Reduce Your Monthly Mortgage Payment
You might choose a rate-and-term refi if you want lower monthly payments. This is often a pleasant side effect of a longer term or lower interest rate. Your monthly payment tends to go down when you refinance a mortgage to a longer term because you give yourself more time to pay off your loan while making more overall payments.
Refinancing to a longer term and reducing your monthly payment make your payment more manageable. Keep in mind that refinancing to reduce your mortgage payment could mean you’ll end up paying more in interest if you get there by lengthening your term.
Modify Your Term Length
You can also refinance your mortgage loan to a shorter term, such as refinancing to a 15-year mortgage from a 30-year mortgage. Doing so increases your monthly payment, but you end up paying much less in interest over the course of your loan. This can mean tens of thousands of dollars saved by the time your loan matures.
When it comes to conventional fixed-rate loans, you can customize your term to find one that works for you. Our YOURgage® lets you pick from term options anywhere between 8 – 30 years.
Are you now earning more in income than when you got your loan? Refinancing to a shorter term can help you own your home sooner.
Change Your Loan Type
With a rate-and-term refinance, you might also be able to change the type of loan that you have. For example, you may be able to refinance an adjustable-rate mortgage (ARM) into a fixed-rate mortgage to provide more payment certainty. You might also switch from an FHA loan to a conventional mortgage to drop mortgage insurance.
How A Rate-And-Term Refinance Works
When you do a rate-and-term refinance, you’re replacing your existing mortgage with a different one. You’ll have a different rate and could end up with a shorter or longer term. These changes impact the amount of your monthly payment and the interest you pay over time.
Understanding Loan Replacement
To break this down, let's take a look at a couple of examples. In one, we’ll shorten the term, and one will be longer. Both of these payments don’t account for taxes and insurance, but they will give you an illustration of how replacing your own loan with a new one impacts your costs. You can put in your own numbers with our amortization calculator.
First, let’s take a look at a 15-year fixed term for a $350,000 loan with a 6.5% interest rate. The monthly payment is $3,049. If the loan is paid off according to the schedule, you would pay $198,798 in interest on top of the balance.
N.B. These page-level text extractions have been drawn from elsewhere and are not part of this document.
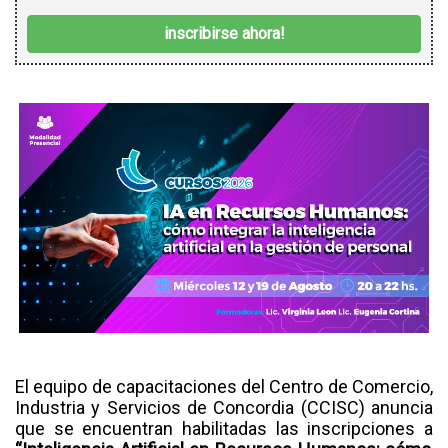
inscribirse ahora!
El equipo de capacitaciones del Centro de Comercio,
Industria y Servicios de Concordia (CCISC) anuncia
que se encuentran habilitadas las inscripciones a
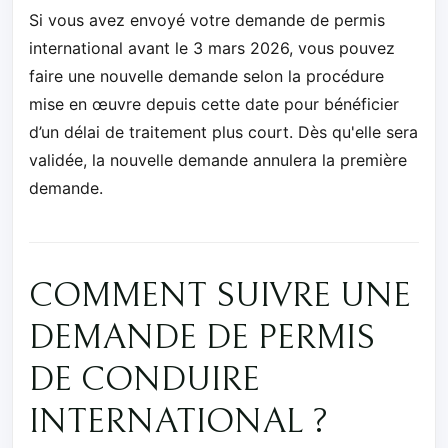
Si vous avez envoyé votre demande de permis
international avant le 3 mars 2026, vous pouvez
faire une nouvelle demande selon la procédure
mise en œuvre depuis cette date pour bénéficier
d’un délai de traitement plus court. Dès qu'elle sera
validée, la nouvelle demande annulera la première
demande.
COMMENT SUIVRE UNE
DEMANDE DE PERMIS
DE CONDUIRE
INTERNATIONAL ?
Now let’s take a look at a loan with the same balance, but a 30-year term. We’ll also change the interest rate to 7%. Interest rates for longer terms tend to be higher because investors need a higher yield to account for increased inflation over the life of the loan. You also pay more interest in general no matter the rate for a longer-term.
The monthly payment on a $350,000 loan with a 30-year term at 7% is $2,329, a significant savings. But you pay $488,281 in total interest.
Limited Equity Withdrawal
Although there are instances in which you may receive cash back at closing, never more than $2,000, the purpose of a rate-and-term refinance is never to convert your existing equity in the home into cash. It’s all about obtaining a better rate and/or a more manageable payment.
If you’re looking to put the equity in your home to productive use, possibly to consolidate debt or make home improvements, you’ll want to look into a cash-out refinance or home equity loan.
Rate-And-Term Refinance Requirements
When you refinance, you apply for a new loan. The criteria used by lenders should feel very similar to those used when you bought your home.
Let’s take a look at some of the mortgage refinancing requirements to adjust your mortgage interest rate or term.
Credit Score
Refinances have minimum credit requirements that vary by loan type. Most lenders require a credit score of at least 620 to qualify for a refinance for a conventional loan.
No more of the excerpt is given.